Чиркнул спичкой, зажег свечу. Сел на табуретку, обмяк. Ну вот, здесь он, все остальное — потом. Фаина вжалась в угол на кровати, одеяло под самым подбородком.
— Шамиль… — всхлипнула.
— Он самый. Что, поизносился?
— Как попал сюда?
— Это мне раз плюнуть, дверь к зазнобе открывать — не банду ловить. Поесть найдется? — спросил он и припомнил: под забором хурджин его, полный еды. Забыл второпях. Надо пойти…
— Никак оголодал? — незнакомо, как-то нехорошо спросила Фаина.
— Что так жениха встречаешь? Вторые сутки уразу[8] держу поневоле. Гоняют, как зайца по оврагам.
— Бедненький, — «пожалела» Фаина.
Шамилю стало страшно. Затопляла все внутри холодная тоскливая маета: да что это у них?!
— Так и будем сидеть? Вроде гость явился…
— Незваный. Хуже татарина. Уходи, Шамиль, или как тебя по-настоящему?…
— Это можно. Дорожка одна — в банду. Под забором уже провожатые ждут. Скажи что-нибудь напоследок, — кромсал по-живому и не мог остановиться Шамиль, петлей душила бессильная обида: кому она верит, аульскому хабару или ему, живому? Не может он объяснять все подряд, нет у него такого права, это же душой понять надо!
— Не о чем нам с тобой говорить. Уходи, Шамиль, я кричать буду. Фариза услышит, Апти сегодня дома ночует, — взмолилась Фаина.
— Фаюшка, я запреты все поломал, на приказ командиров наплевал, к тебе явился… Ты кому веришь, хабару аульскому или мне?! — в горьком изумлении спросил Шамиль.
— Я могилам поверила, Шамиль. — Она отбросила одеяло, спустила ноги с кровати. — То, что газета писала, аул языками трепал, рацию у тебя в подполе нашли — не верила. До тех пор, пока бойцов стали хоронить. Когда земля об их гробы застучала — вот тогда поверила. Умер ты для меня с теми бойцами. — Сняла со стены полушубок, пошла к двери.
— Куда?
— Догадайся.
— Сядь, — вынул он наган.
— С этого и начинал бы. Ну, чего ждешь?
Она стояла у двери в трепетавшем свечном полумраке, и лицо ее белело, постепенно сливаясь со стеной.
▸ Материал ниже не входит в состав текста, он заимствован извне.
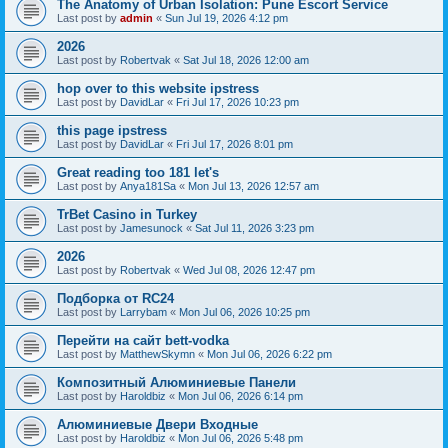
The Anatomy of Urban Isolation: Pune Escort Service
Last post by
admin
«
Sun Jul 19, 2026 4:12 pm
2026
Last post by
Robertvak
«
Sat Jul 18, 2026 12:00 am
hop over to this website ipstress
Last post by
DavidLar
«
Fri Jul 17, 2026 10:23 pm
this page ipstress
Last post by
DavidLar
«
Fri Jul 17, 2026 8:01 pm
Great reading too 181 let's
Last post by
Anya181Sa
«
Mon Jul 13, 2026 12:57 am
TrBet Casino in Turkey
Last post by
Jamesunock
«
Sat Jul 11, 2026 3:23 pm
2026
Last post by
Robertvak
«
Wed Jul 08, 2026 12:47 pm
Подборка от RC24
Last post by
Larrybam
«
Mon Jul 06, 2026 10:25 pm
Перейти на сайт bett-vodka
Last post by
MatthewSkymn
«
Mon Jul 06, 2026 6:22 pm
Композитный Алюминиевые Панели
Last post by
Haroldbiz
«
Mon Jul 06, 2026 6:14 pm
Алюминиевые Двери Входные
Last post by
Haroldbiz
«
Mon Jul 06, 2026 5:48 pm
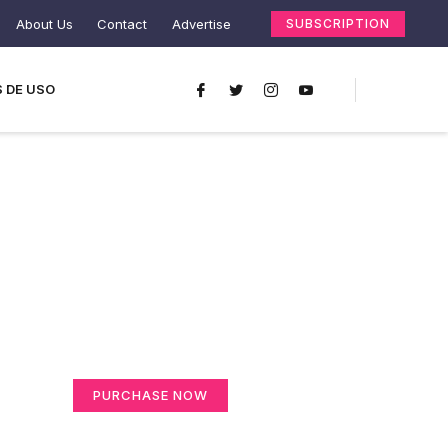
About Us
Contact
Advertise
SUBSCRIPTION
 DE USO
Create a new
perspective on life
Your Ads Here (365 x 270 area)
PURCHASE NOW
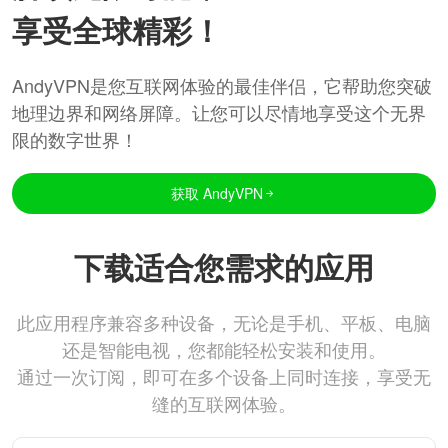
享受全球精彩！
AndyVPN是您互联网体验的最佳伴侣，它帮助您突破
地理边界和网络屏障。让您可以尽情地享受这个无界
限的数字世界！
获取 AndyVPN
下载适合您需求的应用
此应用程序兼容多种设备，无论是手机、平板、电脑
还是智能电视，您都能轻松安装和使用。
通过一次订阅，即可在多个设备上同时连接，享受无
缝的互联网体验。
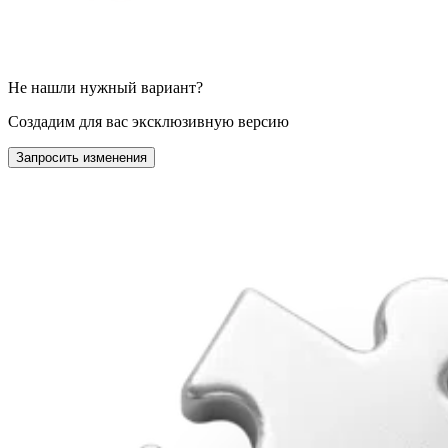
Не нашли нужный вариант?
Создадим для вас эксклюзивную версию
Запросить изменения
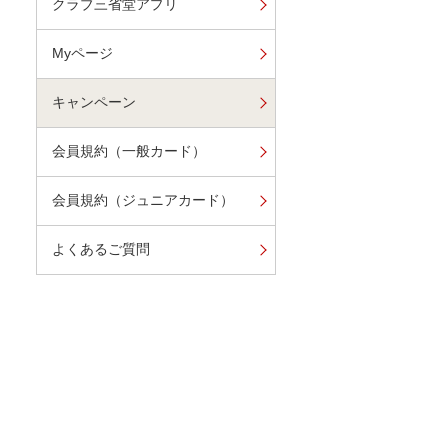
クラブ三省堂アプリ
Myページ
キャンペーン
会員規約（一般カード）
会員規約（ジュニアカード）
よくあるご質問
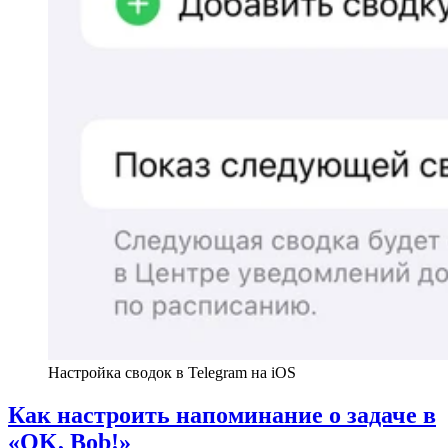
Настройка сводок в Telegram на iOS
Как настроить напоминание о задаче в
«OK, Bob!»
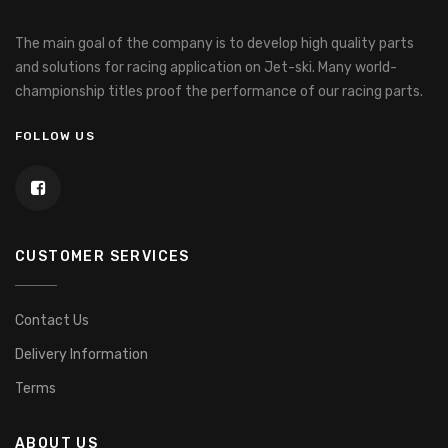
The main goal of the company is to develop high quality parts
and solutions for racing application on Jet-ski.
Many world-
championship titles proof the performance of our racing parts.
FOLLOW US
CUSTOMER SERVICES
Contact Us
Delivery Information
Terms
ABOUT US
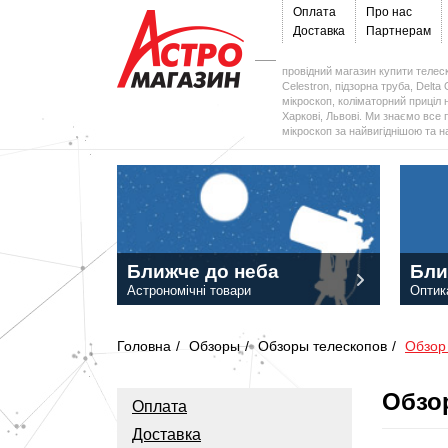
Оплата
Про нас
Доставка
Партнерам
провідний магазин купити телеск
Celestron, підзорна труба, Delta 
мікроскоп, коліматорний приціл н
Харкові, Львові. Ми знаємо все 
мікроскоп за найвигіднішою та 
Ближче до неба
Бли
Астрономічні товари
Оптик
Головна
/
Обзоры
/
Обзоры телескопов
/
Обзор 
Обзор
Оплата
Доставка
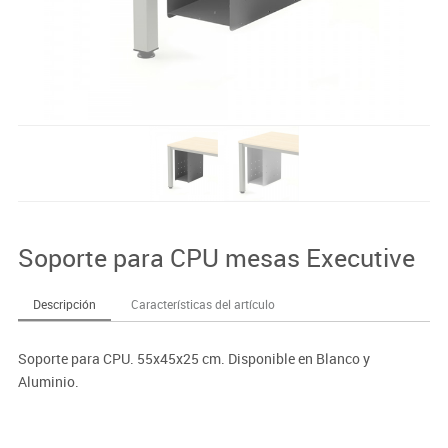
Soporte para CPU mesas Executive
Descripción
Características del artículo
Soporte para CPU. 55x45x25 cm. Disponible en Blanco y
Aluminio.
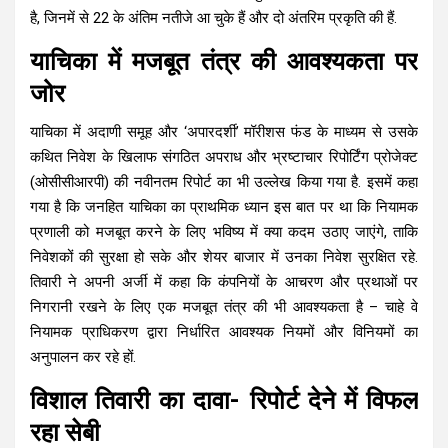
है, जिनमें से 22 के अंतिम नतीजे आ चुके हैं और दो अंतरिम प्रकृति की हैं.
याचिका में मजबूत तंत्र की आवश्यकता पर
जोर
याचिका में अदाणी समूह और ‘अपारदर्शी’ मॉरीशस फंड के माध्यम से उसके
कथित निवेश के खिलाफ संगठित अपराध और भ्रष्टाचार रिपोर्टिंग प्रोजेक्ट
(ओसीसीआरपी) की नवीनतम रिपोर्ट का भी उल्लेख किया गया है. इसमें कहा
गया है कि जनहित याचिका का प्राथमिक ध्यान इस बात पर था कि नियामक
प्रणाली को मजबूत करने के लिए भविष्य में क्या कदम उठाए जाएंगे, ताकि
निवेशकों की सुरक्षा हो सके और शेयर बाजार में उनका निवेश सुरक्षित रहे.
तिवारी ने अपनी अर्जी में कहा कि कंपनियों के आचरण और प्रथाओं पर
निगरानी रखने के लिए एक मजबूत तंत्र की भी आवश्यकता है – चाहे वे
नियामक प्राधिकरण द्वारा निर्धारित आवश्यक नियमों और विनियमों का
अनुपालन कर रहे हों.
विशाल तिवारी का दावा- रिपोर्ट देने में विफल
रहा सेबी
— Иди сюда, Фаюшка, — сдавленно попросил Шамиль, стараясь проглотить ком в горле. — Иди ко мне.
«Пропади оно все пропадом, не стоят муки ее всех наших дел, ей-то за что мучиться?!» Протянул Фаине наган.
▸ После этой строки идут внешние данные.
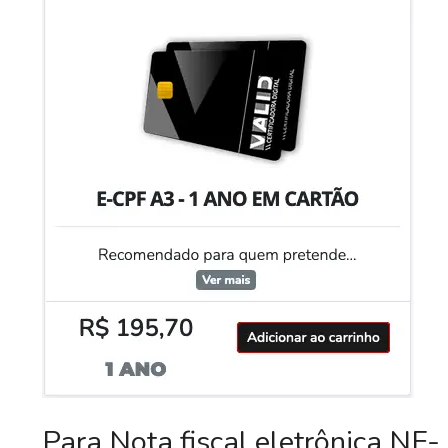
Para Nota fiscal eletrônica NF-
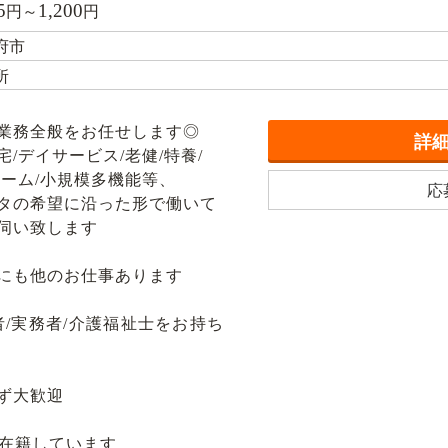
5
1,200
円～
円
府市
所
業務全般をお任せします◎
詳
/デイサービス/老健/特養/
ーム/小規模多機能等、
応
タの希望に沿った形で働いて
伺い致します
にも他のお仕事あります
/実務者/介護福祉士をお持ち
ず大歓迎
数在籍しています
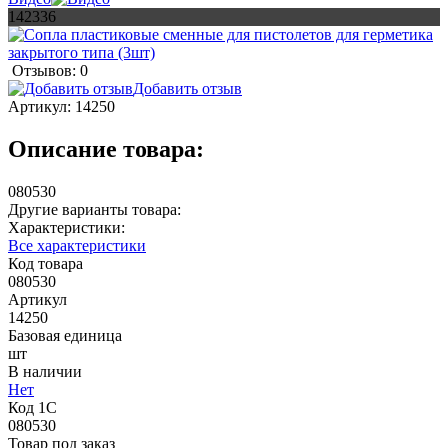
142336
Отзывов: 0
Добавить отзыв
Артикул:
14250
Описание товара:
080530
Другие варианты товара:
Характеристики:
Все характеристики
Код товара
080530
Артикул
14250
Базовая единица
шт
В наличии
Нет
Код 1С
080530
Товар под заказ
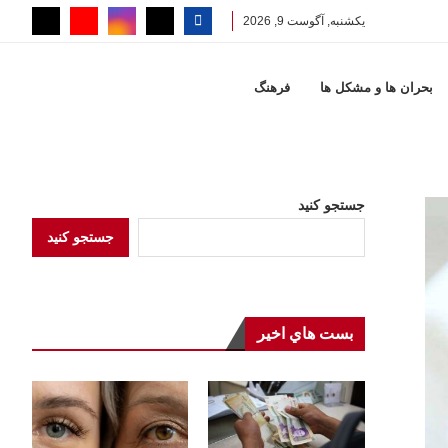
یکشنبه, آگوست 9, 2026
بحران ها و مشكل ها
فرهنگ
جستجو کنید
جستجو کنید
بست هاي اخير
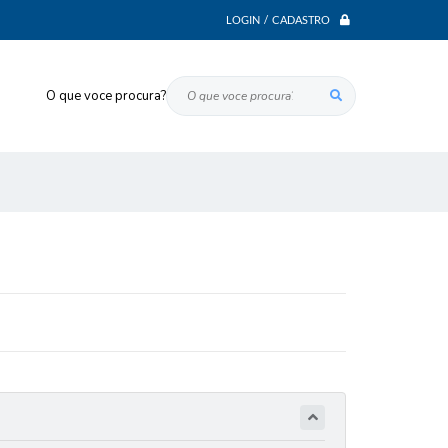
LOGIN / CADASTRO
O que voce procura?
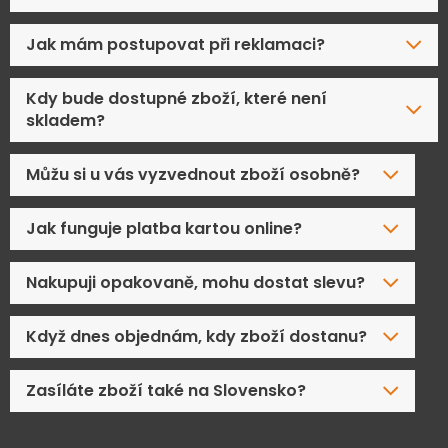
Jak mám postupovat při reklamaci?
Kdy bude dostupné zboží, které není
skladem?
Můžu si u vás vyzvednout zboží osobně?
Jak funguje platba kartou online?
Nakupuji opakovaně, mohu dostat slevu?
Když dnes objednám, kdy zboží dostanu?
Zasíláte zboží také na Slovensko?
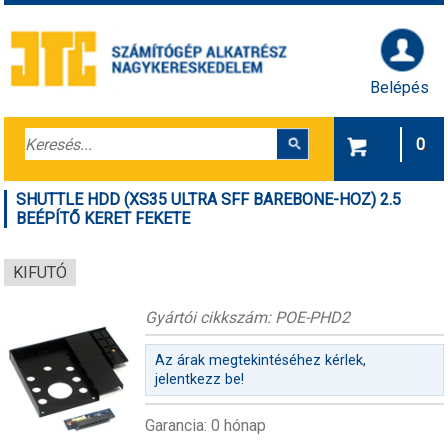
Belépés
0
SHUTTLE HDD (XS35 ULTRA SFF BAREBONE-HOZ) 2.5
BEÉPÍTŐ KERET FEKETE
KIFUTÓ
Gyártói cikkszám: POE-PHD2
Az árak megtekintéséhez kérlek,
jelentkezz be!
Garancia: 0 hónap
— Присмотрись. Тот самый, именной, с гравировкой, что Аврамов здесь отобрал. Прикинь, зачем шпиону обратно эту штуку отдавать?
— Кто… кто ты? — Она сползала по стене. Он подхватил ее у самого пола, поднял, понес на кровать, баюкая дрожащее в ознобе родное тело.
— Ты прости нас, Фаюшка, не могли мы по-другому, нельзя тебе было знать всего. Так надо.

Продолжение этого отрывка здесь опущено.